Each line of the listing that includes the string "MANUAL" needs to be located and copied.
[RECORDS SHOWN — start]
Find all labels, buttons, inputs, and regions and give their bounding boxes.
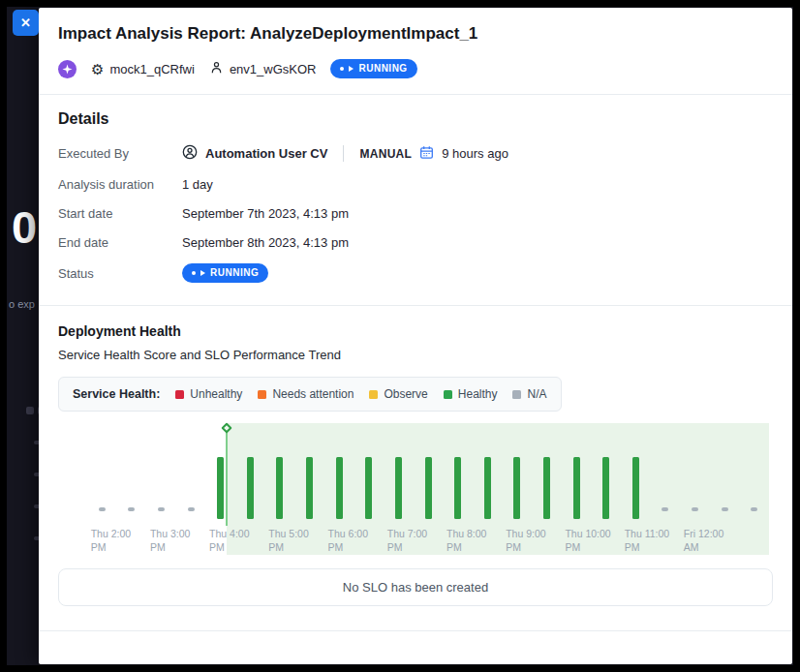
na-bar[interactable]	[188, 507, 195, 511]
healthy-bar[interactable]	[217, 457, 224, 519]
na-bar[interactable]	[99, 507, 106, 511]
healthy-bar[interactable]	[484, 457, 491, 519]
na-bar[interactable]	[722, 507, 728, 511]
health-score-chart: Thu 2:00PMThu 3:00PMThu 4:00PMThu 5:00PM…	[58, 423, 773, 555]
healthy-bar[interactable]	[454, 457, 461, 519]
legend-item-unhealthy: Unhealthy	[175, 387, 242, 401]
healthy-bar[interactable]	[365, 457, 372, 519]
status-badge-label: RUNNING	[358, 63, 407, 75]
chart-subtitle: Service Health Score and SLO Performance…	[58, 348, 773, 362]
x-tick-label: Thu 6:00PM	[328, 528, 368, 554]
healthy-bar[interactable]	[513, 457, 520, 519]
report-meta-row: ⚙ mock1_qCRfwi env1_wGsKOR RUNNING	[58, 59, 773, 78]
service-health-legend: Service Health: UnhealthyNeeds attention…	[58, 377, 562, 412]
healthy-bar[interactable]	[276, 457, 283, 519]
legend-item-label: Needs attention	[272, 387, 354, 401]
chart-bars	[87, 423, 769, 524]
healthy-bar[interactable]	[425, 457, 432, 519]
slo-empty-state: No SLO has been created	[58, 568, 773, 606]
detail-label: End date	[58, 235, 182, 250]
impact-analysis-report-drawer: Impact Analysis Report: AnalyzeDeploymen…	[39, 8, 792, 664]
chart-slot	[117, 423, 147, 524]
mock-name-group[interactable]: ⚙ mock1_qCRfwi	[91, 62, 195, 76]
x-tick-label: Thu 2:00PM	[91, 528, 131, 554]
healthy-bar[interactable]	[573, 457, 580, 519]
detail-row-status: Status RUNNING	[58, 257, 773, 290]
pulse-dot-icon	[192, 271, 196, 275]
status-badge-label: RUNNING	[210, 267, 259, 279]
env-name-group[interactable]: env1_wGsKOR	[209, 61, 317, 77]
chart-slot	[532, 423, 562, 524]
chart-slot	[414, 423, 444, 524]
legend-item-needs-attention: Needs attention	[258, 387, 354, 401]
vertical-separator	[343, 145, 344, 162]
close-icon: ✕	[20, 15, 31, 30]
detail-label: Analysis duration	[58, 177, 182, 192]
pulse-arrow-icon	[200, 270, 205, 276]
chart-slot	[354, 423, 384, 524]
executed-by-user: Automation User CV	[205, 146, 327, 161]
chart-slot	[562, 423, 592, 524]
chart-slot	[443, 423, 473, 524]
healthy-bar[interactable]	[543, 457, 550, 519]
chart-slot	[235, 423, 265, 524]
page-title: Impact Analysis Report: AnalyzeDeploymen…	[58, 24, 773, 44]
chart-slot	[294, 423, 324, 524]
x-tick-label: Thu 8:00PM	[446, 528, 486, 554]
x-axis-tick-labels: Thu 2:00PMThu 3:00PMThu 4:00PMThu 5:00PM…	[87, 526, 769, 555]
na-bar[interactable]	[751, 507, 757, 511]
deployment-health-heading: Deployment Health	[58, 323, 773, 339]
x-tick-label: Thu 4:00PM	[209, 528, 249, 554]
trigger-mode-label: MANUAL	[359, 147, 412, 161]
legend-swatch-icon	[258, 390, 266, 399]
legend-swatch-icon	[369, 390, 378, 399]
legend-item-label: N/A	[527, 387, 546, 401]
legend-title: Service Health:	[73, 387, 160, 401]
detail-row-duration: Analysis duration 1 day	[58, 169, 773, 199]
x-tick-label: Fri 12:00AM	[684, 528, 723, 554]
x-tick-label: Thu 3:00PM	[150, 528, 190, 554]
x-tick-label: Thu 5:00PM	[268, 528, 308, 554]
healthy-bar[interactable]	[632, 457, 639, 519]
detail-row-start-date: Start date September 7th 2023, 4:13 pm	[58, 199, 773, 228]
na-bar[interactable]	[692, 507, 698, 511]
mock-name-label: mock1_qCRfwi	[109, 62, 194, 76]
x-tick-label: Thu 10:00PM	[565, 528, 610, 554]
healthy-bar[interactable]	[306, 457, 313, 519]
chart-slot	[384, 423, 414, 524]
details-table: Executed By Automation User CV MANUAL	[58, 137, 773, 290]
detail-label: Status	[58, 266, 182, 281]
background-partial-text: o exp	[9, 298, 35, 310]
na-bar[interactable]	[158, 507, 165, 511]
legend-swatch-icon	[444, 390, 452, 399]
chart-slot	[739, 423, 769, 524]
chart-slot	[205, 423, 235, 524]
healthy-bar[interactable]	[395, 457, 402, 519]
chart-plot-area: Thu 2:00PMThu 3:00PMThu 4:00PMThu 5:00PM…	[87, 423, 769, 555]
chart-slot	[621, 423, 651, 524]
detail-value: Automation User CV MANUAL 9 hours ago	[182, 144, 508, 163]
detail-row-executed-by: Executed By Automation User CV MANUAL	[58, 137, 773, 169]
gear-icon: ⚙	[91, 62, 104, 76]
chart-slot	[87, 423, 117, 524]
calendar-icon	[419, 145, 434, 163]
report-avatar-icon	[58, 60, 77, 78]
status-badge: RUNNING	[182, 263, 268, 283]
legend-items: UnhealthyNeeds attentionObserveHealthyN/…	[175, 387, 546, 401]
chart-slot	[146, 423, 176, 524]
close-drawer-button[interactable]: ✕	[13, 10, 39, 36]
section-divider	[39, 305, 792, 306]
details-heading: Details	[58, 110, 773, 128]
x-tick-label: Thu 9:00PM	[506, 528, 545, 554]
detail-label: Executed By	[58, 146, 182, 161]
environment-icon	[209, 61, 224, 77]
na-bar[interactable]	[128, 507, 135, 511]
x-tick-label: Thu 7:00PM	[387, 528, 427, 554]
pulse-dot-icon	[340, 67, 344, 71]
legend-item-label: Observe	[384, 387, 427, 401]
healthy-bar[interactable]	[336, 457, 343, 519]
na-bar[interactable]	[662, 507, 668, 511]
healthy-bar[interactable]	[247, 457, 254, 519]
healthy-bar[interactable]	[602, 457, 609, 519]
status-badge: RUNNING	[330, 59, 416, 78]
[RECORDS SHOWN — finish]
PROBLEM SOLUTION >>
trigger-mode-label: MANUAL	[359, 147, 412, 161]
details-table: Executed By Automation User CV MANUAL	[58, 137, 773, 290]
detail-value: Automation User CV MANUAL 9 hours ago	[182, 144, 508, 163]
detail-row-executed-by: Executed By Automation User CV MANUAL	[58, 137, 773, 169]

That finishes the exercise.